## [Task]
Report every line of the data where the string "bookmark" appears.

[Stored data entries]
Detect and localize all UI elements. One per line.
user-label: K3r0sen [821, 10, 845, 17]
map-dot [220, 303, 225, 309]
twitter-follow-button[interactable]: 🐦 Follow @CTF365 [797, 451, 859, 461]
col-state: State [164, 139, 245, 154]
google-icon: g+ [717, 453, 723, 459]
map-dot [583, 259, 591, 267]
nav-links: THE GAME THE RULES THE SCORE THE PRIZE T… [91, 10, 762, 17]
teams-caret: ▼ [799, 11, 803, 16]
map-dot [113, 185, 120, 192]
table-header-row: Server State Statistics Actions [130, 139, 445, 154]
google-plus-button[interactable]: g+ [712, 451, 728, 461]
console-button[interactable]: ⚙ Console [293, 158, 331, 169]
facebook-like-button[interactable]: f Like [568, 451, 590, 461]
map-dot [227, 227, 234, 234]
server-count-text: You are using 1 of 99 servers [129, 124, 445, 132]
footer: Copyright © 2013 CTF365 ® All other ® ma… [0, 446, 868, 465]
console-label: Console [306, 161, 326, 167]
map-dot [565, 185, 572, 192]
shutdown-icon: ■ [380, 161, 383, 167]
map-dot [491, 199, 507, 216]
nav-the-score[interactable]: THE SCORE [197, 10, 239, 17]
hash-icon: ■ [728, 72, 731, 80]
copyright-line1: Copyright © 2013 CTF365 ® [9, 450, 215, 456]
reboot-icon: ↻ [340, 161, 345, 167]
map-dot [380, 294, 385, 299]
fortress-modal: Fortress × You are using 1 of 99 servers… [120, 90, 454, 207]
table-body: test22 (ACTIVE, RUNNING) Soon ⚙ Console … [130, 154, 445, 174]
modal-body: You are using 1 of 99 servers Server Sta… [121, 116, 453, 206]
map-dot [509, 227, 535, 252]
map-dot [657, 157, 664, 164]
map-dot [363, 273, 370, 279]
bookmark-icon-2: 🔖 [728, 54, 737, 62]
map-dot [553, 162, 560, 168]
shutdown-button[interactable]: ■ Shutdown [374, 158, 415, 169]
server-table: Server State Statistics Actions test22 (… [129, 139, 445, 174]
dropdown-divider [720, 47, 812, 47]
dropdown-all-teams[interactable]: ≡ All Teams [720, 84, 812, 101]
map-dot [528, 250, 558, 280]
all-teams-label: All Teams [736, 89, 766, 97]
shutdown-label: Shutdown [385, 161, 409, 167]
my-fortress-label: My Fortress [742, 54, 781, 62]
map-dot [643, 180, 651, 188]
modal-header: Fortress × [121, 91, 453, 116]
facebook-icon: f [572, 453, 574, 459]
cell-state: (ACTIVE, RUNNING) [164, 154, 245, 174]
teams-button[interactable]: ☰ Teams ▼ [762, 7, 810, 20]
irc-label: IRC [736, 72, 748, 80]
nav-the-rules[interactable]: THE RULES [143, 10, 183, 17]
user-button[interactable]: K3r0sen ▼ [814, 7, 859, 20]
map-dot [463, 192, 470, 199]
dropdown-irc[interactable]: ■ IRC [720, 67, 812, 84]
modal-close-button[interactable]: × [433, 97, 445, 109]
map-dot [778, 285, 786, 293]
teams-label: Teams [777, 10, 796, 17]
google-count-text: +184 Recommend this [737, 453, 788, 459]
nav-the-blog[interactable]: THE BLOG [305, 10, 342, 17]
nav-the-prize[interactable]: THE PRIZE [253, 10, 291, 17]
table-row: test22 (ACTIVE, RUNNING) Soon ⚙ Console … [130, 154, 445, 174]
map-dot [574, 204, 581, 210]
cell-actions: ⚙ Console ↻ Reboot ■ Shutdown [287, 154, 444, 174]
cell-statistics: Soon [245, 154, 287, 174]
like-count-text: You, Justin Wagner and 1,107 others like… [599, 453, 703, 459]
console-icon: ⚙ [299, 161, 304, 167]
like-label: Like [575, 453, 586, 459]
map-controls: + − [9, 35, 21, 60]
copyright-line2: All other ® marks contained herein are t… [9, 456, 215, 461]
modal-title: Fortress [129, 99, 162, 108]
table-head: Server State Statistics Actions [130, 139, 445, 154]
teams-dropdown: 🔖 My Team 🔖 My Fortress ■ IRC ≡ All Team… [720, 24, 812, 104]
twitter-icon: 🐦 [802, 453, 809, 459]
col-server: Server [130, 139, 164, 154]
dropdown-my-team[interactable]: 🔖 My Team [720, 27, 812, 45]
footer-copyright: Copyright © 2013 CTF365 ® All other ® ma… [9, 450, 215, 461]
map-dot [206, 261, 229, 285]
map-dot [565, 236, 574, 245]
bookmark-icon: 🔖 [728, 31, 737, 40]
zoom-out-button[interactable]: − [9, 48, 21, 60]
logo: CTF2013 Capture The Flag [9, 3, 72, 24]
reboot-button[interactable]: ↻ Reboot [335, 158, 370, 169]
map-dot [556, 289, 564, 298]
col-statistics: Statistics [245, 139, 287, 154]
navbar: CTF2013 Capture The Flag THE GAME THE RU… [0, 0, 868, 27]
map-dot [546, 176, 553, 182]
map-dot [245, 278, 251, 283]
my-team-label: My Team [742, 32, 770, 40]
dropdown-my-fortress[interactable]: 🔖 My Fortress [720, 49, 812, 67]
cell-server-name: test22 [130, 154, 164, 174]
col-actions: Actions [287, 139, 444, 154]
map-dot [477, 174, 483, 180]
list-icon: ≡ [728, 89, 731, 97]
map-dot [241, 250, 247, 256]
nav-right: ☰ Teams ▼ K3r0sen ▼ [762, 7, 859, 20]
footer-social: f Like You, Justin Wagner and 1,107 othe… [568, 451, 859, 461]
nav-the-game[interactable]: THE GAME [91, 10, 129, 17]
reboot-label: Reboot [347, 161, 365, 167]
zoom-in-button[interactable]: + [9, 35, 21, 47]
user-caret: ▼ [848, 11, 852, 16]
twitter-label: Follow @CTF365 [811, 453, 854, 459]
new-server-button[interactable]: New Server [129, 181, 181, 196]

## [Exercise solution]
bookmark-icon-2: 🔖 [728, 54, 737, 62]
bookmark-icon: 🔖 [728, 31, 737, 40]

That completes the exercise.